Dr Shewan excavating Burial 5 at Site 1 alongside student Joanna Koczur. Picture: Plain of Jars Research Project

USING AN EYE IN THE SKY

As the work continues, the team are using drones to take photographs and video footage to create 3D models and build a much richer map of jar sites than they can from the ground.

“We will use drone images to explore possible spatial patterning in jar placement, search for habitation areas as we don’t know where the population lived, measure distances between jar sites and observed quarry sites,” says Dr Shewan.

“And potentially find new sites under the forest canopy using drone-mounted lidar.”

Lidar technology uses a pulsed laser to measure distance from the drone and can penetrate canopied and inaccessible sites providing highly accurate details of the ground surface.

Remarkably, similar jars sites have been found over 1200 kilometres away in northeast India.

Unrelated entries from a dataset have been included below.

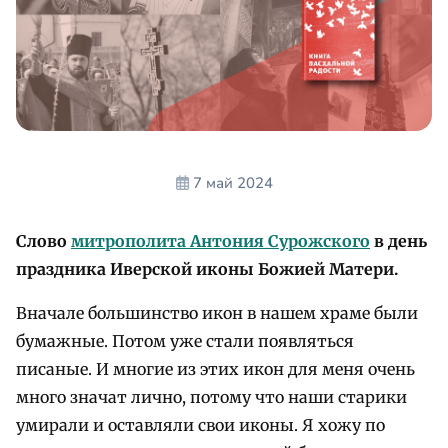
7 май 2024
Слово
митрополита Антония Сурожского
в день
праздника Иверской иконы Божией Матери.
Вначале большинство икон в нашем храме были
бумажные. Потом уже стали появляться
писаные. И многие из этих икон для меня очень
много значат лично, потому что наши старики
умирали и оставляли свои иконы. Я хожу по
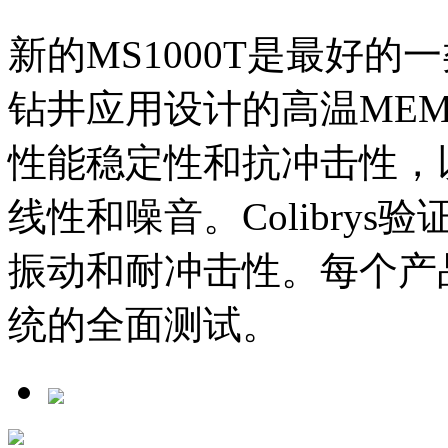
新的MS1000T是最好的
钻井应用设计的高温ME
性能稳定性和抗冲击性，
线性和噪音。Colibry
振动和耐冲击性。每个产
统的全面测试。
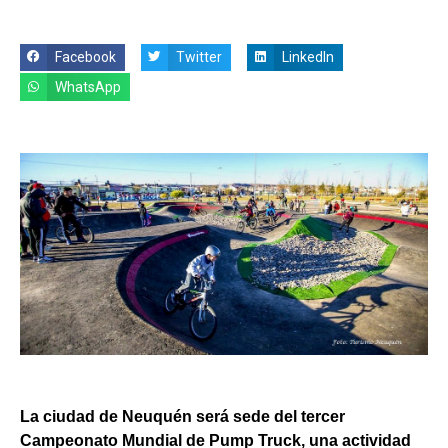
Facebook
Twitter
LinkedIn
WhatsApp
La ciudad de Neuquén será sede del tercer
Campeonato Mundial de Pump Truck, una actividad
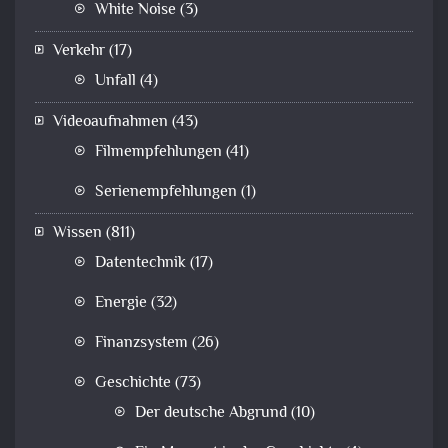
White Noise
(3)
Verkehr
(17)
Unfall
(4)
Videoaufnahmen
(43)
Filmempfehlungen
(41)
Serienempfehlungen
(1)
Wissen
(811)
Datentechnik
(17)
Energie
(32)
Finanzsystem
(26)
Geschichte
(73)
Der deutsche Abgrund
(10)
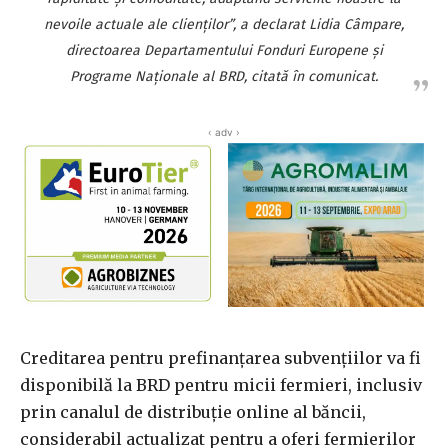
nevoile actuale ale clienţilor”, a declarat Lidia Câmpare,
directoarea Departamentului Fonduri Europene şi
Programe Naţionale al BRD, citată în comunicat.
‹ adv ›
Creditarea pentru prefinanţarea subvenţiilor va fi
disponibilă la BRD pentru micii fermieri, inclusiv
prin canalul de distribuţie online al băncii,
considerabil actualizat pentru a oferi fermierilor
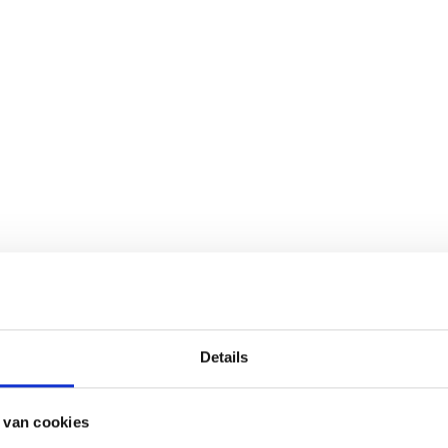
Details
 van cookies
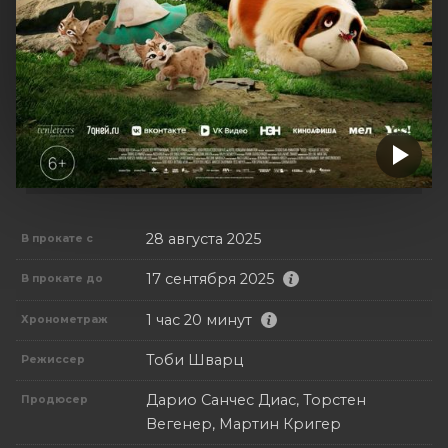
28 августа 2025
В прокате с
17 сентября 2025
В прокате до
1 час 20 минут
Хронометраж
Тоби Шварц
Режиссер
Дарио Санчес Диас, Торстен
Продюсер
Вегенер, Мартин Кригер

“The Assam sites are now gaining renewed interest given identified linguistic and genetic connections between Southeast Asia and Northeast India, and we hope to more fully explore these sites and the links between them in collaboration with our colleagues in India in the near future,” says Dr Shewan.

Dr Shewan, who has previously worked on prehistoric sites near the World Heritage site of Angkor Wat in Cambodia, is excited to see the Plain of Jars recognised in the same way.

Researchers are using drones, ground penetrating radar and advanced chemical analysis to try and solve the puzzle of the jars. Picture: Plain of Jars Research Project

“The World Heritage listing of the Lao megalithic jar sites will bring this unique cultural landscape to global awareness, leading to greater conservation of the sites.

“It heightens the need to understand more about the culture that created the sites.”